Of the entries below, repeat exactly only those lines from the one containing "Циркуляционный насос Calpeda NC3 25-50/130" through the last line, with pictures omitted.

○ ○ ○ ○ ○ ○ ○

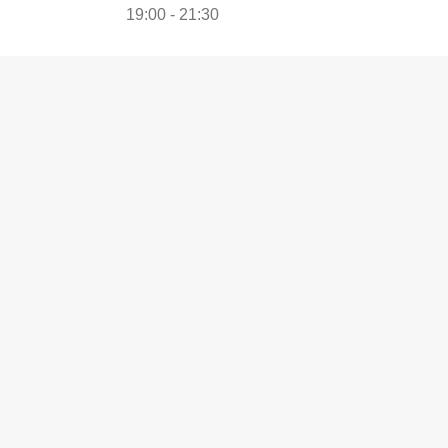
19:00 - 21:30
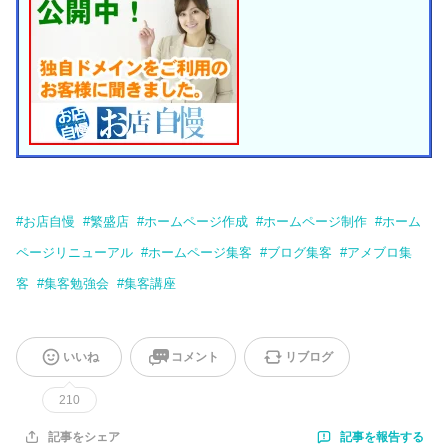
#
お店自慢
#
繁盛店
#
ホームページ作成
#
ホームページ制作
#
ホーム
ページリニューアル
#
ホームページ集客
#
ブログ集客
#
アメブロ集
客
#
集客勉強会
#
集客講座
いいね
コメント
リブログ
210
記事を報告する
記事をシェア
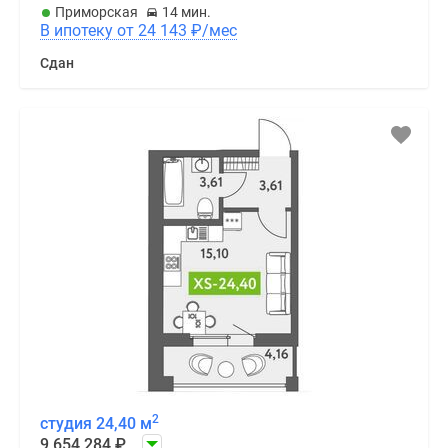
Приморская
14 мин.
В ипотеку от 24 143
₽
/мес
Сдан
2
студия 24,40 м
9 654 284
₽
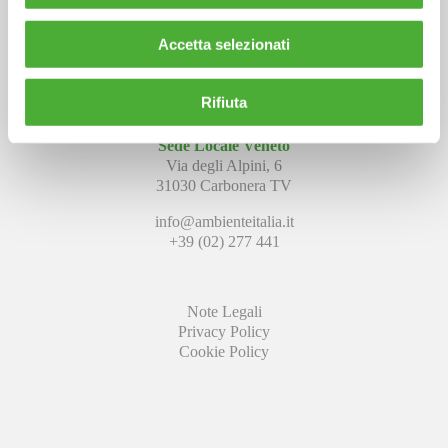
Accetta selezionati
Sede Centrale,
Amministrativa e Legale
Via Carlo Poerio, 39
Rifiuta
20129 Milano (MI)
Sede Locale Veneto
Via degli Alpini, 6
31030 Carbonera TV
info@ambienteitalia.it
+39 (02) 277 441
Note Legali
Privacy Policy
Cookie Policy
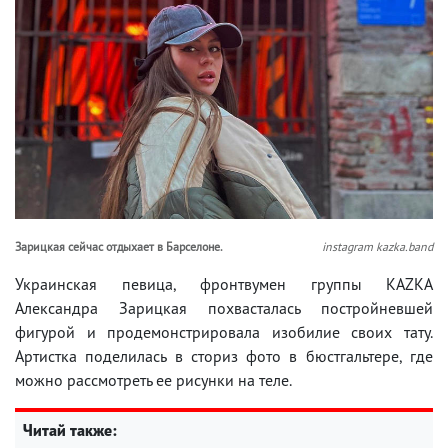
Зарицкая сейчас отдыхает в Барселоне.
instagram kazka.band
Украинская певица, фронтвумен группы KAZKA
Александра Зарицкая похвасталась постройневшей
фигурой и продемонстрировала изобилие своих тату.
Артистка поделилась в сториз фото в бюстгальтере, где
можно рассмотреть ее рисунки на теле.
Читай также:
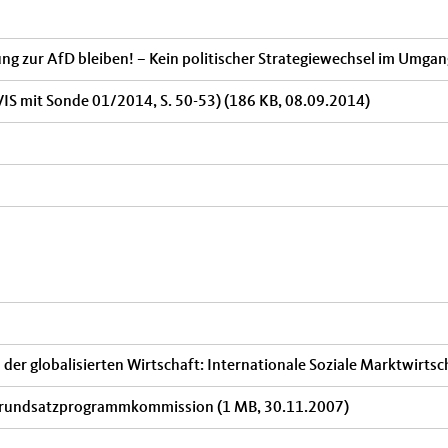
ung zur AfD bleiben! – Kein politischer Strategiewechsel im Umga
VIS mit Sonde 01/2014, S. 50-53)
(186 KB, 08.09.2014)
der globalisierten Wirtschaft: Internationale Soziale Marktwirts
K-Grundsatzprogrammkommission
(1 MB, 30.11.2007)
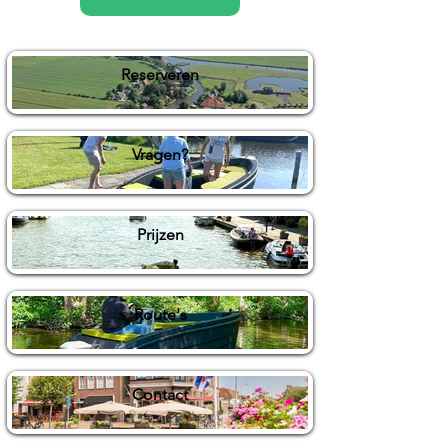
Reserveren
Vragen?
Prijzen
Route's
Contact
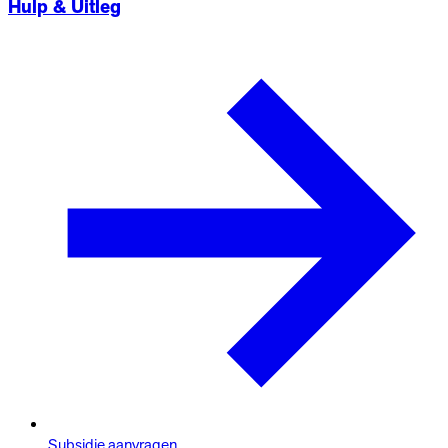
Hulp & Uitleg
Subsidie aanvragen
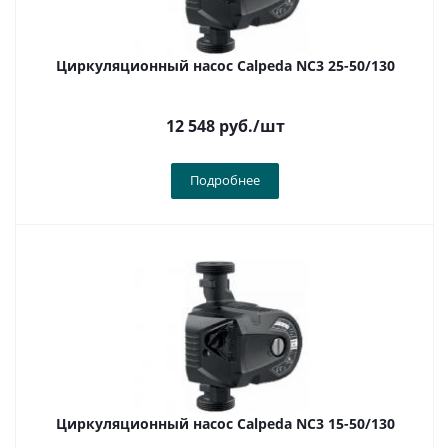
Циркуляционный насос Calpeda NC3 25-50/130
12 548
руб.
/шт
Подробнее
Циркуляционный насос Calpeda NC3 15-50/130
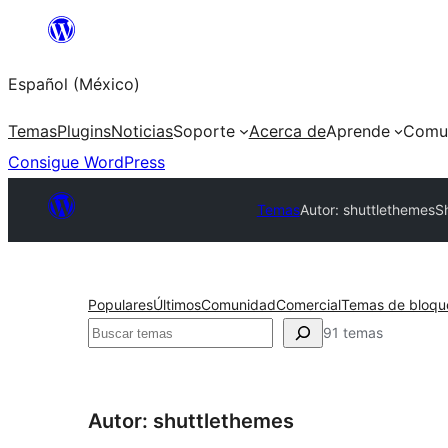
Saltar
al
Español (México)
contenido
Temas
Plugins
Noticias
Soporte
Acerca de
Aprende
Comu
Consigue WordPress
Temas
Autor: shuttlethemes
Sh
Populares
Últimos
Comunidad
Comercial
Temas de bloqu
Buscar
91 temas
Autor: shuttlethemes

○ ○ ○ ○ ○ ○ ○

Response below:
Циркуляционный насос Calpeda NC3 25-50/130
12 548
руб.
/шт
Подробнее
Циркуляционный насос Calpeda NC3 15-50/130
Saltar
al
Español (México)
contenido
Temas
Plugins
Noticias
Soporte
Acerca de
Aprende
Comu
Consigue WordPress
Temas
Autor: shuttlethemes
Sh
Populares
Últimos
Comunidad
Comercial
Temas de bloqu
Buscar
91 temas
Autor: shuttlethemes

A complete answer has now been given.